Saved entries
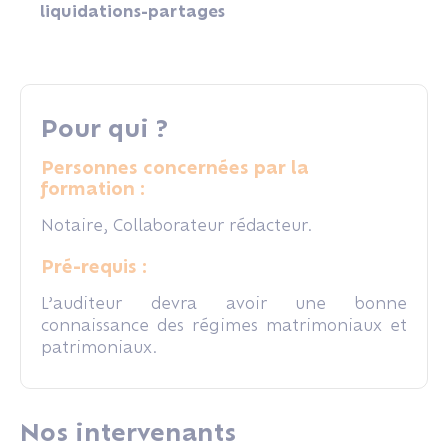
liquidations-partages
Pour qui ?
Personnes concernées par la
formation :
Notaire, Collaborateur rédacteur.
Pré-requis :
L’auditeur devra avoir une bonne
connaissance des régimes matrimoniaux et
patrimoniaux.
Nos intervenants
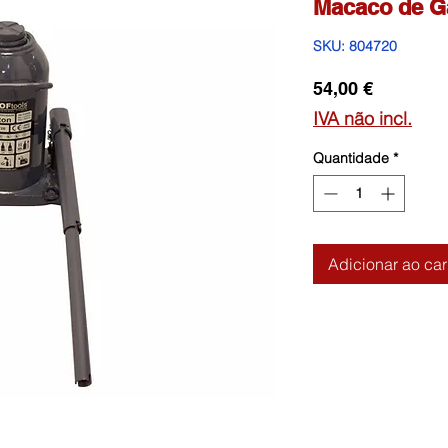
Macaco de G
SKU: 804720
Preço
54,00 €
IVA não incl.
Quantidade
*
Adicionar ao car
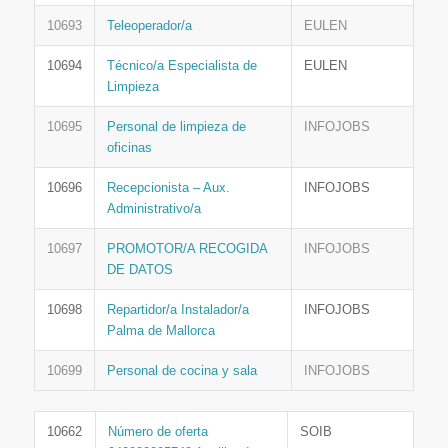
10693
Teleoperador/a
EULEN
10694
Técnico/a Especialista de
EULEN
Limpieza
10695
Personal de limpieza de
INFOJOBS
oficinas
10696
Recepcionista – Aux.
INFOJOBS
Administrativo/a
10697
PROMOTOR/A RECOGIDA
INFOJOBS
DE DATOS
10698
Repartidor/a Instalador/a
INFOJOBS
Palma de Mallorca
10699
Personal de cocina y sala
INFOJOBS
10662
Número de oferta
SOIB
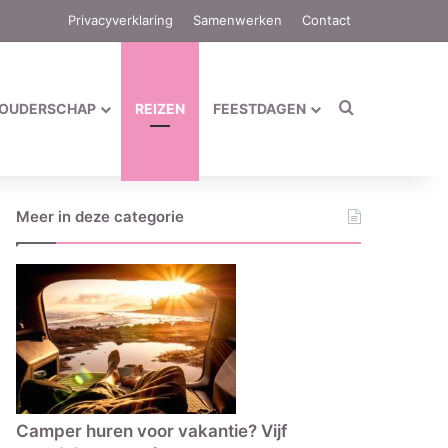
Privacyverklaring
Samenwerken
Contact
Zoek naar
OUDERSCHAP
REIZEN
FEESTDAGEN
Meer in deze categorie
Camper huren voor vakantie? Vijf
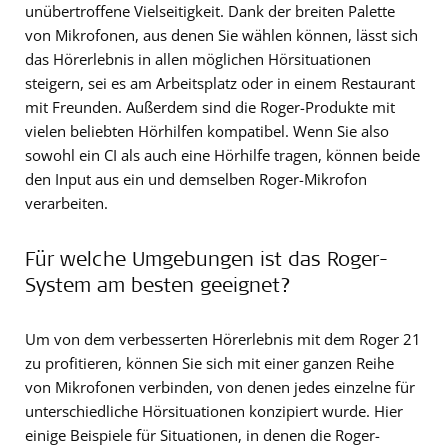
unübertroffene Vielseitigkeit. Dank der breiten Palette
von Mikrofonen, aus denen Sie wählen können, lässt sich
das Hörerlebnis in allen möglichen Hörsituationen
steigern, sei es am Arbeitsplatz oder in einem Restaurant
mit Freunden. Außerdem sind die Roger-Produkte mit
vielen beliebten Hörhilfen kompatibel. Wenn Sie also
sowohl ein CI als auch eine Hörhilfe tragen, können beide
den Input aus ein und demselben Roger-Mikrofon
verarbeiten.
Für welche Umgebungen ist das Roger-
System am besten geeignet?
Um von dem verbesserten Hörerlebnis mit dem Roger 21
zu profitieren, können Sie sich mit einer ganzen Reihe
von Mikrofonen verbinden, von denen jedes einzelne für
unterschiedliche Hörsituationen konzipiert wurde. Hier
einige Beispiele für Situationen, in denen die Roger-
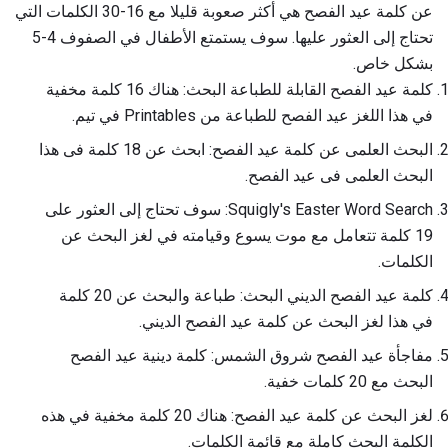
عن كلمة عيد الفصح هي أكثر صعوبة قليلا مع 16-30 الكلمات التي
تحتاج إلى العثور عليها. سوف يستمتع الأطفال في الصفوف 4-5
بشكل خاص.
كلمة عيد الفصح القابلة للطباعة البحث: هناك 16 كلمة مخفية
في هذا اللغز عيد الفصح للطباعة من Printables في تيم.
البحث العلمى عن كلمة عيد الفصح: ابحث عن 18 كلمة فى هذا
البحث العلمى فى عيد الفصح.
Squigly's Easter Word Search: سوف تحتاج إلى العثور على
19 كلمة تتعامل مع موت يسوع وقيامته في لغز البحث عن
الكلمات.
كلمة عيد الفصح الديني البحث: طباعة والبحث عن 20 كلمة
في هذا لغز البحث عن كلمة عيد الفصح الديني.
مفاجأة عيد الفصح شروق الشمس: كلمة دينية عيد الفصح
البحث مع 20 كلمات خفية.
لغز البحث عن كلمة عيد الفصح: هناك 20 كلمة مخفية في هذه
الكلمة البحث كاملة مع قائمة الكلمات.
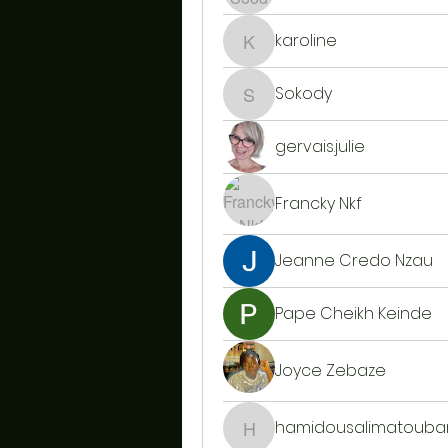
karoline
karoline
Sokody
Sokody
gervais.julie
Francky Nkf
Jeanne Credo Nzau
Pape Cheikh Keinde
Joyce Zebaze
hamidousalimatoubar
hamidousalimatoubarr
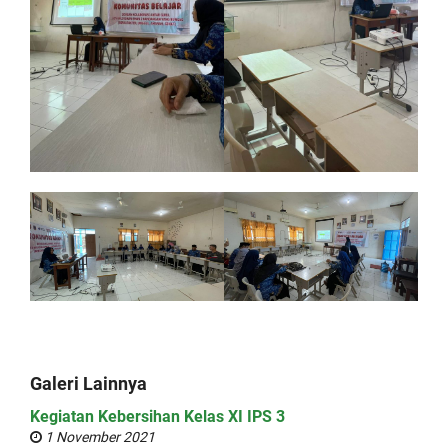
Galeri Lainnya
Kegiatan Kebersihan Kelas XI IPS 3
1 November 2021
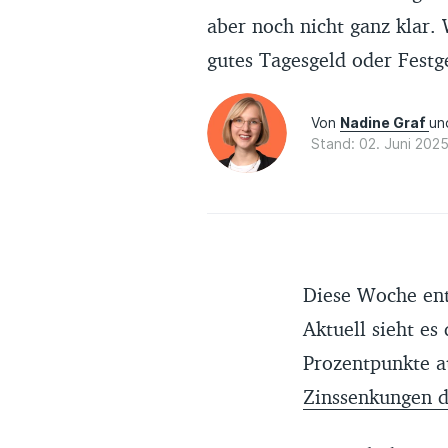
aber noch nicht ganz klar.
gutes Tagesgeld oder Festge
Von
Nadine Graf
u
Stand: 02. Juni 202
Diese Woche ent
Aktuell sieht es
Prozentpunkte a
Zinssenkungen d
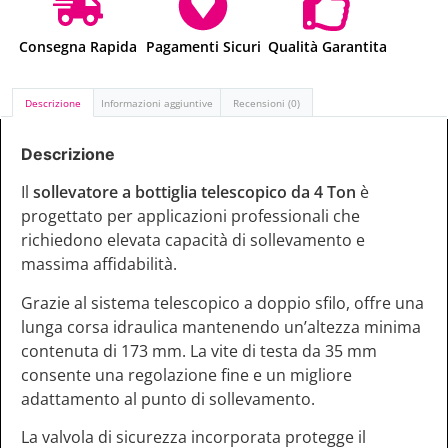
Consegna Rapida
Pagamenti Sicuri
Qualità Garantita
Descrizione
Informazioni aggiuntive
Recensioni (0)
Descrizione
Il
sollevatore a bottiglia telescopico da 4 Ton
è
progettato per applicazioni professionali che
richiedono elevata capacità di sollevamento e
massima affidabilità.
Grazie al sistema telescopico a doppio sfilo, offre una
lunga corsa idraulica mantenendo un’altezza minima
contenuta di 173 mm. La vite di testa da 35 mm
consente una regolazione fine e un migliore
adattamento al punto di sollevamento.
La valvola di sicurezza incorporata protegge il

About this exercise
Could you transcribe exactly the lines from the start of the records through the line containing "عن كلمة عيد الفصح هي", both ends included, leaving the pictures out?

Exercise solution
liquidations-partages
Pour qui ?
Personnes concernées par la
formation :
Notaire, Collaborateur rédacteur.
Pré-requis :
L’auditeur devra avoir une bonne
connaissance des régimes matrimoniaux et
patrimoniaux.
Nos intervenants
Macaco de G
SKU: 804720
Preço
54,00 €
IVA não incl.
Quantidade
*
Adicionar ao car
10693
Teleoperador/a
EULEN
10694
Técnico/a Especialista de
EULEN
Limpieza
10695
Personal de limpieza de
INFOJOBS
oficinas
10696
Recepcionista – Aux.
INFOJOBS
Administrativo/a
10697
PROMOTOR/A RECOGIDA
INFOJOBS
DE DATOS
10698
Repartidor/a Instalador/a
INFOJOBS
Palma de Mallorca
10699
Personal de cocina y sala
INFOJOBS
10662
Número de oferta
SOIB
Privacyverklaring
Samenwerken
Contact
Zoek naar
OUDERSCHAP
REIZEN
FEESTDAGEN
Meer in deze categorie
Camper huren voor vakantie? Vijf
unübertroffene Vielseitigkeit. Dank der breiten Palette
von Mikrofonen, aus denen Sie wählen können, lässt sich
das Hörerlebnis in allen möglichen Hörsituationen
steigern, sei es am Arbeitsplatz oder in einem Restaurant
mit Freunden. Außerdem sind die Roger-Produkte mit
vielen beliebten Hörhilfen kompatibel. Wenn Sie also
sowohl ein CI als auch eine Hörhilfe tragen, können beide
den Input aus ein und demselben Roger-Mikrofon
verarbeiten.
Für welche Umgebungen ist das Roger-
System am besten geeignet?
Um von dem verbesserten Hörerlebnis mit dem Roger 21
zu profitieren, können Sie sich mit einer ganzen Reihe
von Mikrofonen verbinden, von denen jedes einzelne für
unterschiedliche Hörsituationen konzipiert wurde. Hier
einige Beispiele für Situationen, in denen die Roger-
عن كلمة عيد الفصح هي أكثر صعوبة قليلا مع 16-30 الكلمات التي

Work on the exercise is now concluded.